Con Edgardo Donato en el Tango Bar. Carlos Almada es el otro cantor |
Gobbi, con su calma y bonhomía, le ponía la mano en el hombro y le
sugería: “Así no, pibe, no cante tanto”, tratando de bajarle el tono alto. Posteriormente le sucedería algo
parecido en el conjunto de otro grande: Edgardo Donato, el autor de A media
luz. Los músicos le musitaban por lo bajini, en tono irónico: ”Así nó, plomo….Así nó, cuete…”.

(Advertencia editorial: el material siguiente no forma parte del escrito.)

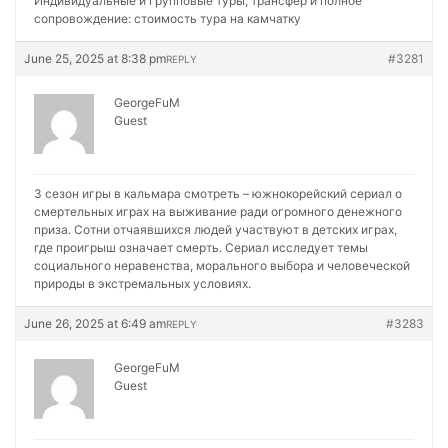
Индивидуальные и групповые туры, трансфер и полное
сопровождение:
стоимость тура на камчатку
June 25, 2025 at 8:38 pm
#3281
REPLY
GeorgeFuM
Guest
3 сезон игры в кальмара смотреть – южнокорейский сериал о
смертельных играх на выживание ради огромного денежного
приза. Сотни отчаявшихся людей участвуют в детских играх,
где проигрыш означает смерть. Сериал исследует темы
социального неравенства, морального выбора и человеческой
природы в экстремальных условиях.
June 26, 2025 at 6:49 am
#3283
REPLY
GeorgeFuM
Guest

El violinista y cantor Hugo Gutiérrez, lo convence, le
da lecciones, lo modela , y con los años Ferrari lo recordaría risueñamente y
agradecería esos consejos y experiencias que le servirían para modular su voz,
contenerse en los calderones y
establecer su nombre en las marquesinas rutilantes de la época dorada
del tango en Buenos Aires.
Pasó fugazmente por
la orquesta de Astor Piazzolla que decía que “los cantores en el tango son una
desgracia, un mal necesario”. Y llega la etapa de su consolidación en los
conjuntos importantes de José Basso, donde hizo pareja con un grande: Fiorentino, que lo presentó al director
y en el del bandoneonista Armando Pontier, formando dúo con el inolvidable
Julio Sosa.
En la orquesta de Armando Pontier compartiendo rubro con Julio Sosa |
Ferrari había
alcanzado su altura de crucero y el tango Venganza, de Luis Rubistein fue su gran éxito, en la
orquesta del pianista José Basso, aunque lo grabaría en 7 oportunidades,
con distintas orquestas, llegando a vender 4 millones de discos en su primera impresión del mismo. (“No
me dejes solo, no te vayas mi alma, /dame un beso grande /de esos que das
vos! / No te quedes muda,/ ni mirés con rabia, / ¡no ves que me muero / sin
perdón de Dios! / ¡Vení, dame un beso!/¡Pucha, cómo sos!”).
El bajón del tango,
cercado por las dictaduras en los sesenta, lo lleva a recorrer el país y
ciudades de toda América. Y para escribir un libro donde relata su experiencia
en cabarés del interior: “Historias de cabaret”, así como diversos poemas en
lunfardo. En los últimos 35 años, además de recibir premios importantes se
dedicó a la enseñanza, transmitiendo su respeto por el poema cantado y luchando
por la introducción de las formas nuevas, aunque buceando siempre en las fuentes.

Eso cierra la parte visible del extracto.